Example Scripts

CellDISECT comes with example scripts that demonstrate the complete workflow for training, inference, and perturbation prediction. These scripts are located in the examples/ directory of the repository:

Training Example

The training_example.py script demonstrates how to train a CellDISECT model with customizable architecture and training parameters. Here’s a breakdown of the key components:

import scvi
import scanpy as sc
import torch
from lightning.pytorch.loggers import WandbLogger
from celldisect import CellDISECT

# Load and prepare data
adata = sc.read_h5ad('PATH/TO/DATA.h5ad')
adata = adata[adata.X.sum(1) != 0].copy()

# Define covariates
cats = [
    'cat1',
    'cat2',
    'cat3',
]
cell_type_included = False  # Set to True if cell type annotation is in cats

Key Configuration Options:

Architecture Parameters:

arch_dict = {
    'n_layers': 2,
    'n_hidden': 128,
    'n_latent_shared': 32,
    'n_latent_attribute': 32,
    'dropout_rate': 0.1,
    'weighted_classifier': False,
}

Training Parameters:

train_dict = {
    'max_epochs': 1000,
    'batch_size': 256,
    'recon_weight': 20,
    'cf_weight': 0.8,
    'beta': 0.003,
    'clf_weight': 0.05,
    'adv_clf_weight': 0.014,
    'adv_period': 5,
    'n_cf': 1,
    'early_stopping_patience': 6,
    'early_stopping': True,
    'save_best': True,
}

Training Plan Parameters:

plan_kwargs = {
    'lr': 0.003,
    'weight_decay': 0.00005,
    'ensemble_method_cf': True,
    'lr_patience': 5,
    'lr_factor': 0.5,
    'lr_scheduler_metric': 'loss_validation',
    'n_epochs_kl_warmup': 10,
}

The script includes optional Weights & Biases (wandb) integration for training monitoring.

Inference Example

The inference_example.py script shows how to load a trained model and perform various types of inference. Key features include:

Loading a trained model:

model = CellDISECT.load(f"{pre_path}/{model_name}", adata=adata)

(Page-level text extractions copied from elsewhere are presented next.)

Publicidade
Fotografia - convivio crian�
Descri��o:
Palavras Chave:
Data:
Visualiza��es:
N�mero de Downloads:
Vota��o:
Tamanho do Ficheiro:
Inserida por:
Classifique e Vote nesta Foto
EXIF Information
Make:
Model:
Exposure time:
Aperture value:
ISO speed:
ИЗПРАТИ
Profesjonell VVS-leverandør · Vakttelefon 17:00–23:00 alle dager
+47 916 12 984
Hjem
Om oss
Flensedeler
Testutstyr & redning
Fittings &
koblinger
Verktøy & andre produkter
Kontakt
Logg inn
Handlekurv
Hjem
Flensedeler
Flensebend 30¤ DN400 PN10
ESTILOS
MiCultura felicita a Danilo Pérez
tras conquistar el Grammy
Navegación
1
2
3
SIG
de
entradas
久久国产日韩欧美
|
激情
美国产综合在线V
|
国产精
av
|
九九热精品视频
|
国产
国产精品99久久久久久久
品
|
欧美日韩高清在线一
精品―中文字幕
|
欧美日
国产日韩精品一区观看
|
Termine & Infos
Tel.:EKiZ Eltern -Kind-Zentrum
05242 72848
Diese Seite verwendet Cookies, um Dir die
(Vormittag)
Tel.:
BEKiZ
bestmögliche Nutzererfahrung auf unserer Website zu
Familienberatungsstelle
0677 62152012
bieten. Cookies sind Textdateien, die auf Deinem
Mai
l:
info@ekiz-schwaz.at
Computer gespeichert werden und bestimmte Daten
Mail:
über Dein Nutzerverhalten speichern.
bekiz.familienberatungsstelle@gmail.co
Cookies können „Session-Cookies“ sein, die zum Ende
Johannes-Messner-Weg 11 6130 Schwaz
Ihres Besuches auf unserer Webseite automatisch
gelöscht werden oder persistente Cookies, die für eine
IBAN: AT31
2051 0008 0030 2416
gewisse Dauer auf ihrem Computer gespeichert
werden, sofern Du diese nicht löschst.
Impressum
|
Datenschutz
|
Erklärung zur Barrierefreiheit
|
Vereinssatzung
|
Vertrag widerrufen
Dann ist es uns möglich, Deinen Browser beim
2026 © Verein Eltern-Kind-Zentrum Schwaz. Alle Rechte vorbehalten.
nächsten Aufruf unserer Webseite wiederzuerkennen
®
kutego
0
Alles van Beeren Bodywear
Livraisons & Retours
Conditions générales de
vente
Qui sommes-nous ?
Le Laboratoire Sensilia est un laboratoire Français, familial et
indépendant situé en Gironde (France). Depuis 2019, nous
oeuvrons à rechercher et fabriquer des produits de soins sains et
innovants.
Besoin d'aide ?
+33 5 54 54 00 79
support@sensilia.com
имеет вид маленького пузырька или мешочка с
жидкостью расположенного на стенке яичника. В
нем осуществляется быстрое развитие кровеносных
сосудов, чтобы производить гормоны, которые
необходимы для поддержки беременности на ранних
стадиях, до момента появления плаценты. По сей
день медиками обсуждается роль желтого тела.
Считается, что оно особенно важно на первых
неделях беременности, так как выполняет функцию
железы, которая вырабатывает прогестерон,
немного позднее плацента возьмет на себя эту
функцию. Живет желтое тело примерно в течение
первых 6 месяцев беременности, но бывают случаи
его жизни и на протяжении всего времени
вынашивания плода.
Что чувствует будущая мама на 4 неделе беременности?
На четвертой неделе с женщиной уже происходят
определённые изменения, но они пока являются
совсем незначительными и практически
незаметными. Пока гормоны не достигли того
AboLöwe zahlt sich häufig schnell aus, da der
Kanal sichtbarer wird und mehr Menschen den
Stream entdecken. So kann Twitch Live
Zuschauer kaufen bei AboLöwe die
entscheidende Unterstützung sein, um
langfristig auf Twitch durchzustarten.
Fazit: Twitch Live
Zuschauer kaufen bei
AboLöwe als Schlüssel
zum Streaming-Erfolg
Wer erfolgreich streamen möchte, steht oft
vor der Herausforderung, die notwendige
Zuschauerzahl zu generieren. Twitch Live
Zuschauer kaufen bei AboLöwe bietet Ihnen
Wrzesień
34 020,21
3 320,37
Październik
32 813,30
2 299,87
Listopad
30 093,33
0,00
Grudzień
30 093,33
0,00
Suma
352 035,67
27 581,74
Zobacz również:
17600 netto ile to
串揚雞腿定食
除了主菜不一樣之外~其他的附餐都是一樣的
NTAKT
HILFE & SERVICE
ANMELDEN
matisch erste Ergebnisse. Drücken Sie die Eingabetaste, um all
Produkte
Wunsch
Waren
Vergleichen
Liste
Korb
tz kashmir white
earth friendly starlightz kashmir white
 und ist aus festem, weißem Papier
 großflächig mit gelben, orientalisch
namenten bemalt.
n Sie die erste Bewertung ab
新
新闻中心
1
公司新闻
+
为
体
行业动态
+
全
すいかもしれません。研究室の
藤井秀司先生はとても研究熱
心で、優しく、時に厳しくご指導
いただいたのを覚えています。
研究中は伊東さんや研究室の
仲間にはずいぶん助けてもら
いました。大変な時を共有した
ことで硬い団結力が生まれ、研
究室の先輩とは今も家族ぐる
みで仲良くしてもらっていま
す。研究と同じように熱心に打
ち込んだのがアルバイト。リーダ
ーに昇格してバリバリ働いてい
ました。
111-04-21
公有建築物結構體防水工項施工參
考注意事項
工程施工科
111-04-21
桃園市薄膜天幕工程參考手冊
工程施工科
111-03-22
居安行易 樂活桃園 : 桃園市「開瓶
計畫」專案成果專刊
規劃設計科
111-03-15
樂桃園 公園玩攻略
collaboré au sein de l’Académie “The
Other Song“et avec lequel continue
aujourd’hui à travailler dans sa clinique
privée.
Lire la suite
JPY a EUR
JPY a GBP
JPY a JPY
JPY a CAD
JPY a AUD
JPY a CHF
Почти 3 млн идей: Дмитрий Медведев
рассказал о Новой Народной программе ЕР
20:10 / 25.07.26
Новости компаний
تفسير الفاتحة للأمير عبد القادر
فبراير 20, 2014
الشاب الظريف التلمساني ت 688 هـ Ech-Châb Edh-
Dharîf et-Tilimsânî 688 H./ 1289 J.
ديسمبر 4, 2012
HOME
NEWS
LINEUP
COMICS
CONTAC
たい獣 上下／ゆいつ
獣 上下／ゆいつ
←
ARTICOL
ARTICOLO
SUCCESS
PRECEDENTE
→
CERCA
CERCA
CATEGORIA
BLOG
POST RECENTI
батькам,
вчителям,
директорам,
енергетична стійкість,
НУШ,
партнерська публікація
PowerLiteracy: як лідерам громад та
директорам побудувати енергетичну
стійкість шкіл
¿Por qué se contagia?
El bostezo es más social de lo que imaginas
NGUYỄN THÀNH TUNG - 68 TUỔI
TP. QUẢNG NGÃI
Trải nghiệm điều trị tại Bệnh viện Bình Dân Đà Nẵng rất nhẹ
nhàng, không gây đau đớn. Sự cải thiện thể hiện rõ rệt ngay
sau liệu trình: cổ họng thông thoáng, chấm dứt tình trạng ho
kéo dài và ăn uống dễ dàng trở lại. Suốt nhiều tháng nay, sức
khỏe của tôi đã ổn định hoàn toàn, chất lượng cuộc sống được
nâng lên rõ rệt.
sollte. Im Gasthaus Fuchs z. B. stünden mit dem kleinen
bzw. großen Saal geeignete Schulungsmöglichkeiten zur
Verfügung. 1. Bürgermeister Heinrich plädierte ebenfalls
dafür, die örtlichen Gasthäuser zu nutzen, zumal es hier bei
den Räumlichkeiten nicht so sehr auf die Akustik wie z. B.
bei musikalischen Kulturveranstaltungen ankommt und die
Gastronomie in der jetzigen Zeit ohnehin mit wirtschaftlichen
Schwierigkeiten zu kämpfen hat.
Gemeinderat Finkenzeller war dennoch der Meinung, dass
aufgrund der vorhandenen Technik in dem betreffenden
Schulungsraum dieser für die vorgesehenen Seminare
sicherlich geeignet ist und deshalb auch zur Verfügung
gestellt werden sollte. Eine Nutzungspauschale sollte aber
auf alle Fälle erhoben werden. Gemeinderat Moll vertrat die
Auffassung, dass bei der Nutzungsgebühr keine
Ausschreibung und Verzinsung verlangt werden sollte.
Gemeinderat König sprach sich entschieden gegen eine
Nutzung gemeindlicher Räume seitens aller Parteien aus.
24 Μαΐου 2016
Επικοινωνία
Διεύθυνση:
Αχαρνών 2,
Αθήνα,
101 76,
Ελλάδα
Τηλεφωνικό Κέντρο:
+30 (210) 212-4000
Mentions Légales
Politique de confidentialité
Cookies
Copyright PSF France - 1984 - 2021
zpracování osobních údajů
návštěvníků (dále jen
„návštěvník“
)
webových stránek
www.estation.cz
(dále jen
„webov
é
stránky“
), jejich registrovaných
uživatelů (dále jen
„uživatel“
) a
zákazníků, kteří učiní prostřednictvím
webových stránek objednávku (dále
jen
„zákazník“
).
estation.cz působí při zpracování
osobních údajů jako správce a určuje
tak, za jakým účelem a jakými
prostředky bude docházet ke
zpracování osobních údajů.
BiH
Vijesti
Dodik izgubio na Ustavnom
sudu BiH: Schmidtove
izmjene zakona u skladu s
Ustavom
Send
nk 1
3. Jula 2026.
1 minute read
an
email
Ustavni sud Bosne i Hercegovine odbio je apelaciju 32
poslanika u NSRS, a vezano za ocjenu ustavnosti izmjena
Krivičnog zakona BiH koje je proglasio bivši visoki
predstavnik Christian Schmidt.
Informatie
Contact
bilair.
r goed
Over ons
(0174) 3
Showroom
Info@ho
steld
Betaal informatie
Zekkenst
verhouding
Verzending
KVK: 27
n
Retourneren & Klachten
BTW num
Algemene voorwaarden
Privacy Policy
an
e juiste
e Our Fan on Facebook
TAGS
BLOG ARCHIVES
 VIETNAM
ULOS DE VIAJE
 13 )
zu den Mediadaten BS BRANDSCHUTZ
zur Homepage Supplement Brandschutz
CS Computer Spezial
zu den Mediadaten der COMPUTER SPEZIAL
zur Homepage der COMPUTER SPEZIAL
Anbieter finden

Extracting different latent representations:

Z_0 (shared latent space)
Z_i (covariate-specific latent spaces)
Z_{-i} (complement latent spaces)
Z_{0+Z_i} (combined latent spaces)

Computing neighbors and UMAP visualizations for all latent representations:

# Compute neighbors and UMAPs for each latent space
for i in range(len(cats) + 1):
    if i == 0:
        latent_name = f"CellDISECT_Z_{i}"
    else:
        label = cats[i - 1]
        latent_name = f"CellDISECT_Z_{label}"

    latent = ad.AnnData(X=adata.obsm[f"{latent_name}"], obs=adata.obs)
    sc.pp.neighbors(adata=latent, use_rep="X")
    sc.tl.umap(adata=latent)

The script also includes commented-out plotting code that you can use in your analysis notebooks.

Using the Examples

Copy the relevant example script to your working directory
Modify the paths and parameters according to your needs:
- PATH/TO/DATA.h5ad: Path to your input data
- PATH/TO/SAVE/YOUR/MODEL: Where to save the trained model
- cats: List of categorical covariates from your data
- Architecture and training parameters as needed
For inference, make sure to:
- Use the same covariate list as during training
- Specify the correct path to your trained model
- Adjust the output path for saving results

Perturbation Example

The perturbation_example.py script demonstrates how to use CellDISECT for perturbation prediction. It covers:

Preparing predefined embeddings:

# Load gene embeddings (e.g. GenePT, ESM)
gene_embeddings = np.load('PATH/TO/GENE_EMBEDDINGS.npy', allow_pickle=True).item()
adata.uns['pert_embeddings'] = gene_embeddings

Setting up with perturbation support:

CellDISECT.setup_anndata(
    adata,
    layer='counts',
    categorical_covariate_keys=['cell_type', 'perturbation'],
    perturbation_key='perturbation',
    perturbation_embedding_key='pert_embeddings',
    perturbation_combination_delimiter='+',
)

Predicting perturbations (seen, unseen, or combinatorial):

x_ctrl, x_true, x_pred = model.predict_perturbation(
    adata,
    perturbation='GeneA+GeneB',
    source_perturbation='ctrl',
    cats=['cell_type', 'perturbation'],
    perturbation_key='perturbation',
)

Evaluating predictions:

from celldisect import perturbation_metrics
metrics = perturbation_metrics(x_pred.numpy(), x_true.numpy(), x_ctrl.numpy())

These scripts serve as comprehensive templates for working with CellDISECT and can be adapted to your specific use case.